Consider a triangle ABC where:

• Angle A = 30°
• Angle C = 70°
• Side b = 10

Steps to solve:

1. Find the missing angle: Since the sum of angles in a triangle is always 180°, we can find angle B:

   B = 180° - A - C = 180° - 30° - 70° = 80°

2. Apply the Law of Sines to find side a:

   a / sin(A) = b / sin(B)

   a / sin(30°) = 10 / sin(80°)

   a = (10 * sin(30°)) / sin(80°)

   a ≈ (10 * 0.5) / 0.9848

   a ≈ 5.077

3. Apply the Law of Sines to find side c:

   c / sin(C) = b / sin(B)

   c / sin(70°) = 10 / sin(80°)

   c = (10 * sin(70°)) / sin(80°)

   c ≈ (10 * 0.9397) / 0.9848

   c ≈ 9.542

Therefore, in triangle ABC, angle B ≈ 80°, side a ≈ 5.077, and side c ≈ 9.542.

Case 2: Angle-Angle-Side (AAS)

In the AAS case, we are given two angles and a side that is not between them. The process is very similar to the ASA case.

Example:

Consider a triangle ABC where:

• Angle A = 40°
• Angle B = 60°
• Side a = 8

Steps to solve:

1. Find the missing angle:

   C = 180° - A - B = 180° - 40° - 60° = 80°

2. Apply the Law of Sines to find side b:

   b / sin(B) = a / sin(A)

   b / sin(60°) = 8 / sin(40°)

   b = (8 * sin(60°)) / sin(40°)

   b ≈ (8 * 0.8660) / 0.6428

   b ≈ 10.77

3. Apply the Law of Sines to find side c:

   c / sin(C) = a / sin(A)

   c / sin(80°) = 8 / sin(40°)

   c = (8 * sin(80°)) / sin(40°)

   c ≈ (8 * 0.9848) / 0.6428

   c ≈ 12.25

Therefore, in triangle ABC, angle C ≈ 80°, side b ≈ 10.77, and side c ≈ 12.25.

Case 3: Side-Side-Angle (SSA) - The Ambiguous Case

The SSA case, also known as the ambiguous case, presents a unique challenge because the given information might lead to zero, one, or two possible triangles. This ambiguity arises because the given side opposite the angle can "swing" to create different triangles.
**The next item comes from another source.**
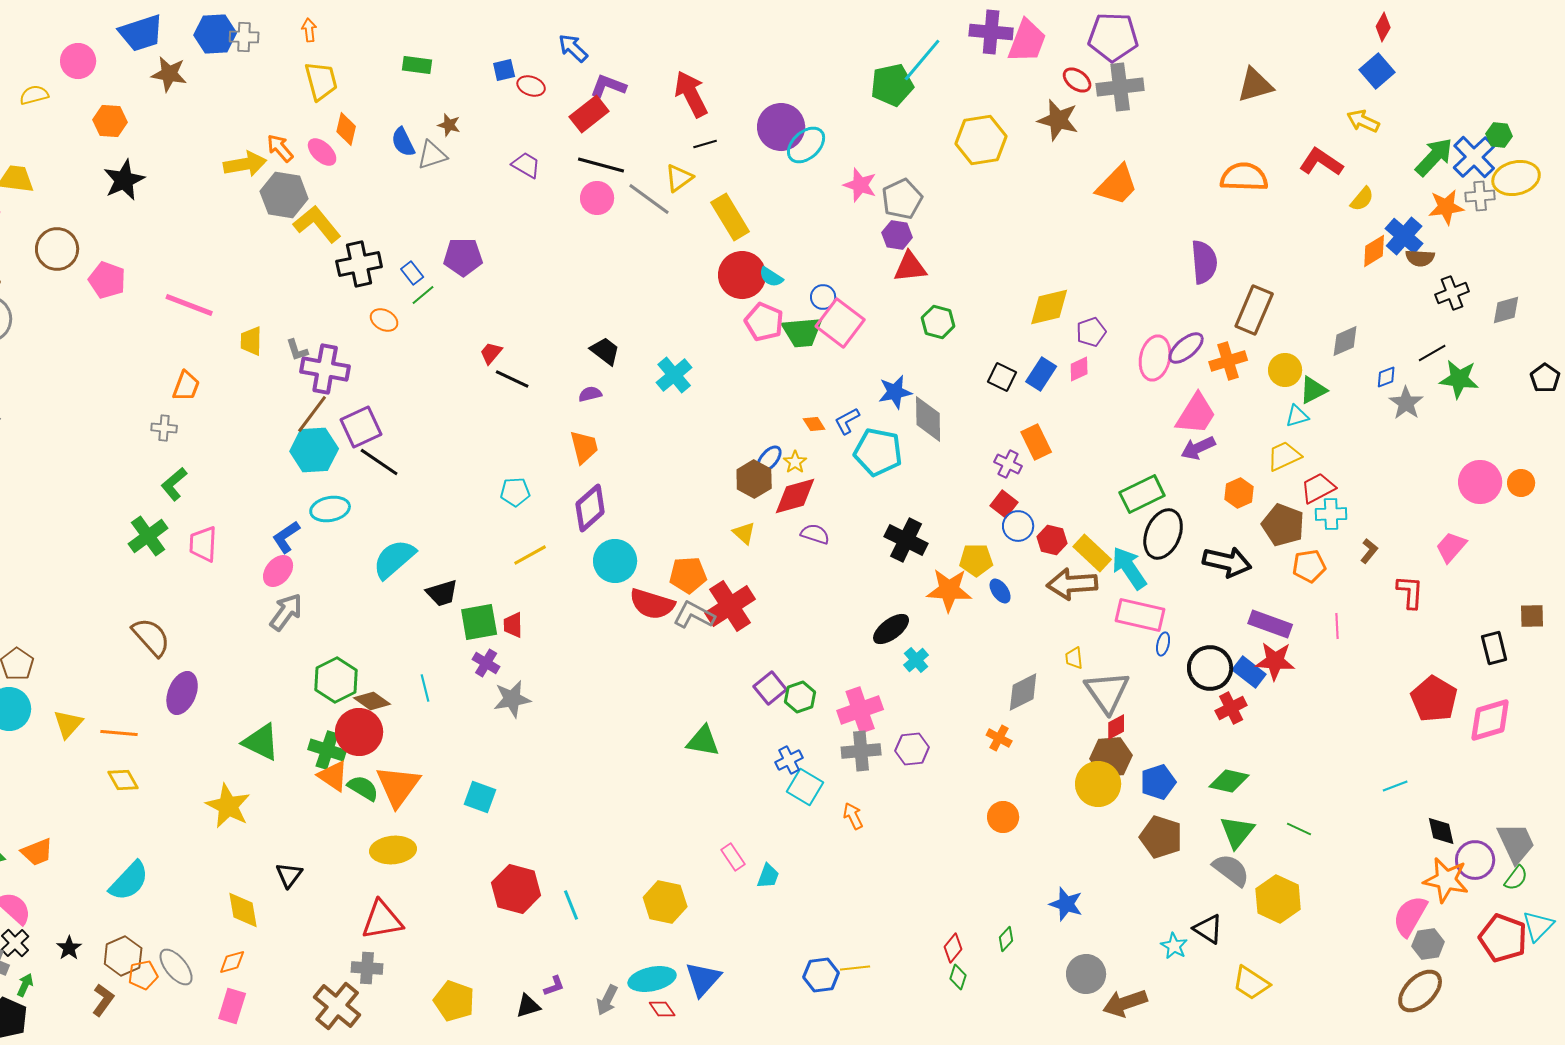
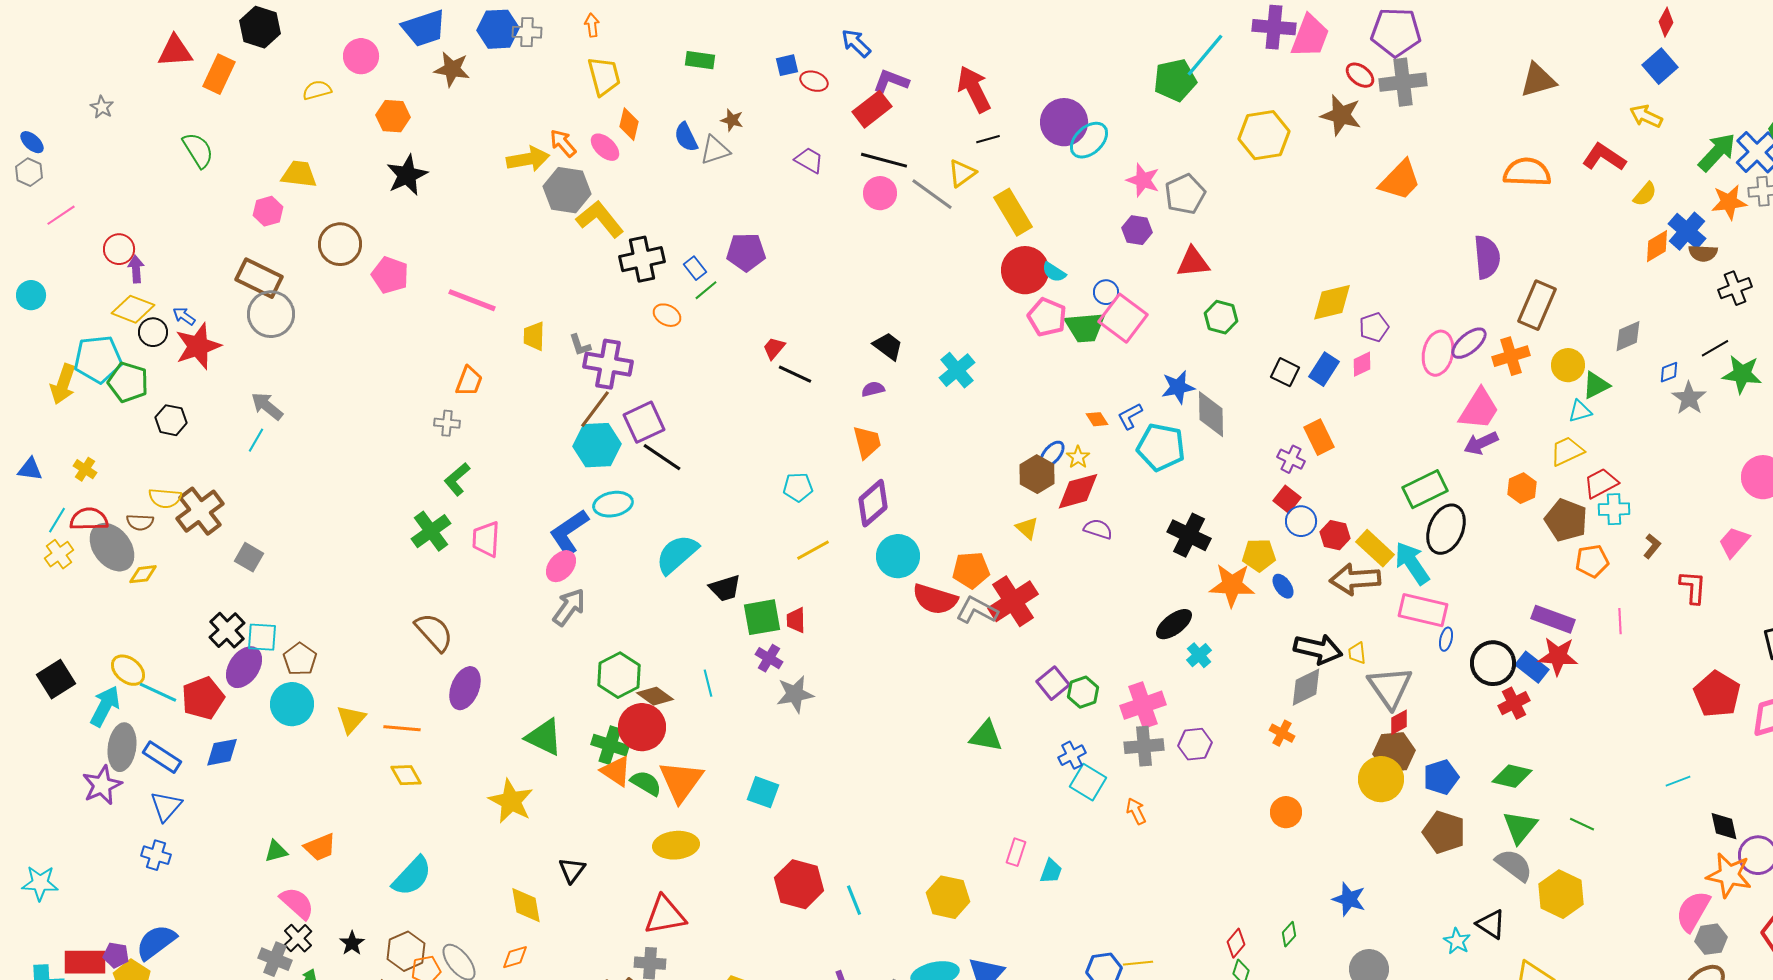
purple hexagon: (897, 235) -> (1137, 230), moved
blue L-shape: (286, 537) -> (569, 532), size x1.4
black arrow: (1227, 562) -> (1318, 649), moved
pink rectangle: (733, 857) -> (1016, 852), turned 52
To determine the number of possible triangles, we need to analyze the relationship between the given sides and the angle. Let's denote the given angle as A, the side opposite to it as a, and the other given side as b.

Sub-Cases of SSA:

• Case 1: a < b * sin(A): No triangle exists. The side a is too short to reach the base.
• Case 2: a = b * sin(A): One right triangle exists. The side a is exactly the right length to form a right angle.
• Case 3: a > b: One triangle exists. The side a is long enough to ensure only one possible triangle can be formed.
• Case 4: b * sin(A) < a < b: Two triangles exist. This is the truly ambiguous case where two different triangles can be formed with the given information.

Example demonstrating the ambiguous case (two triangles):

Consider a triangle ABC where:

• Angle A = 30°
• Side a = 6
• Side b = 10

Steps to solve:

1. Check for the number of possible triangles:

   First, calculate b * sin(A):

   10 * sin(30°) = 10 * 0.5 = 5

   Since 5 < 6 < 10 (b * sin(A) < a < b), we have the ambiguous case, and two triangles are possible.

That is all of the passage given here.